You Say You Want a Wikipedia
April 29th, 2008 by owenamVia kottke, an essay on Gin, Television, and Social Surplus:
For the first time, society forced onto an enormous number of its citizens the requirement to manage something they had never had to manage before–free time. And what did we do with that free time? Well, mostly we spent it watching TV. We did that for decades. We watched I Love Lucy. We watched Gilligan’s Island. We watch Malcolm in the Middle. We watch Desperate Housewives. Desperate Housewives essentially functioned as a kind of cognitive heat sink, dissipating thinking that might otherwise have built up and caused society to overheat.
When my mother disapproves of a TV show, or of TV in general, she shakes her head and says, “this is why there will never be another American revolution.” It’s really a pretty good point (if applied a little selectively), and one that I think Gil Scott-Heron missed. No one’s going to show up for his party because he scheduled it for a Thursday and they don’t want to miss the new Grey’s Anatomy, which is better than his silly revolution because the people are more attractive and you can skip out for a beer during the commercials.
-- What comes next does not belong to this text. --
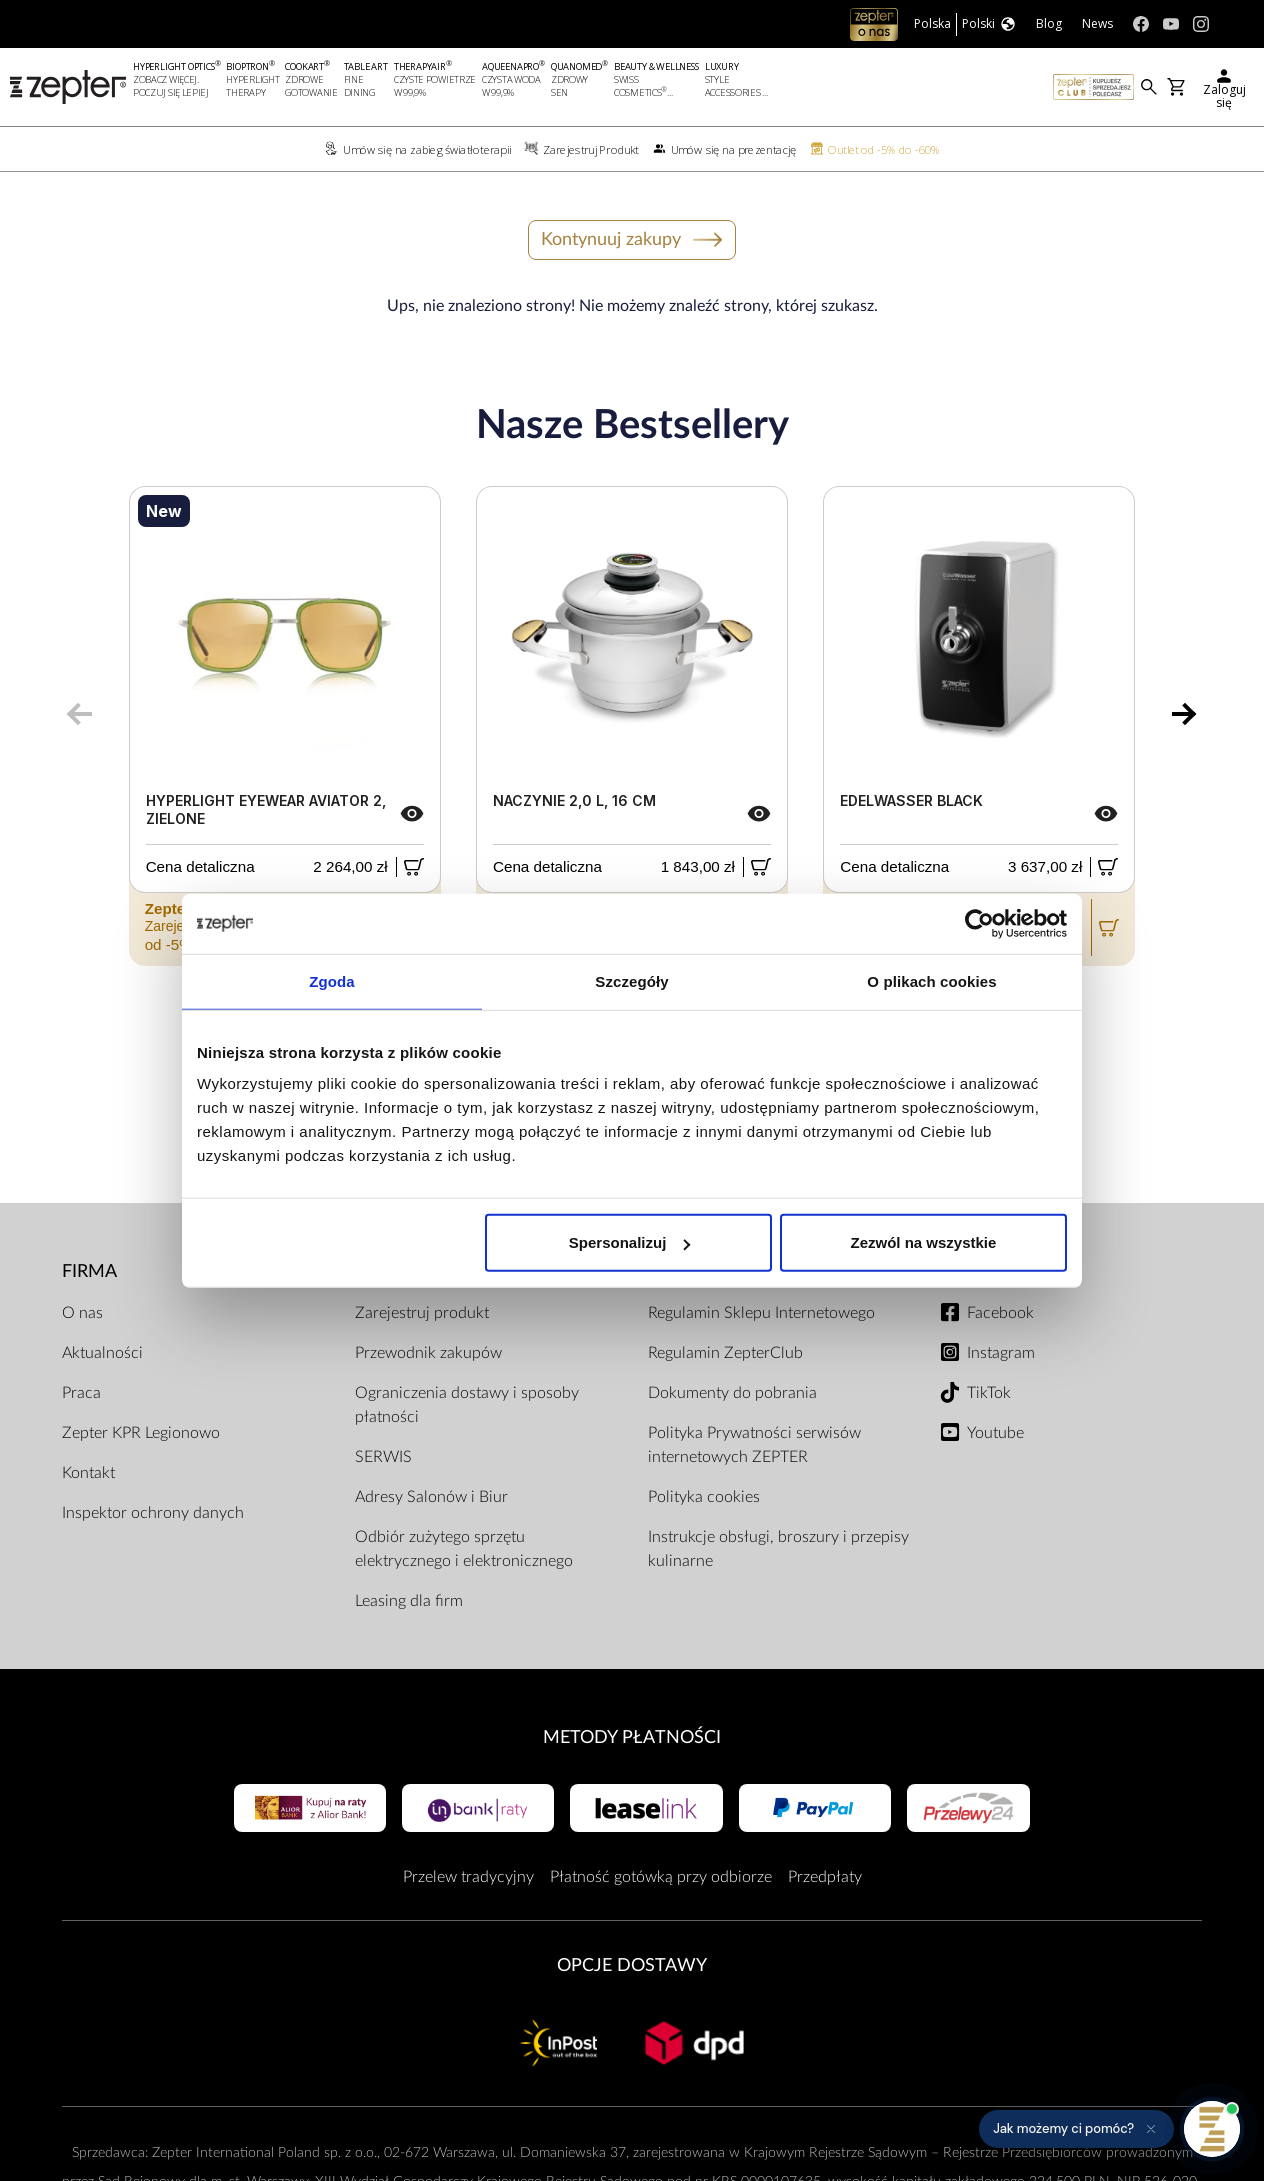  I want to click on O nas, so click(82, 1313).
Or perhaps that’s exactly his point, but if he wants to do something about it he should look for some sponsors and maybe think about voting people off the revolution every week. Potential tie-in with Who Wants To Be A Millionaire?
Maybe we can TiVo the revolution?
But that’s not really the point of the essay. The point is that perhaps we are finally coming up with something more constructive — more of an investment — to do with the surplus:
…if you take Wikipedia as a kind of unit, all of Wikipedia, the whole project–every page, every edit, every talk page, every line of code, in every language that Wikipedia exists in–that represents something like the cumulation of 100 million hours of human thought.
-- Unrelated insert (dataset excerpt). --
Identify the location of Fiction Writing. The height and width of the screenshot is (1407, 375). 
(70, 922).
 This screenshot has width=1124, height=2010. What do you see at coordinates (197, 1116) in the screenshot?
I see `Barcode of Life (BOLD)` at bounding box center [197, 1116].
But there’s still a whole lot left:
And television watching? Two hundred billion hours, in the U.S. alone, every year. Put another way, now that we have a unit, that’s 2,000 Wikipedia projects a year spent watching television.
I will paraphrase that for emphasis: if every American stopped watching television for a year, we would have enough time to recreate the entirety of Wikipedia 2,000 times over. (Of course, we would have to leave out all the articles about Desperate Housewives.)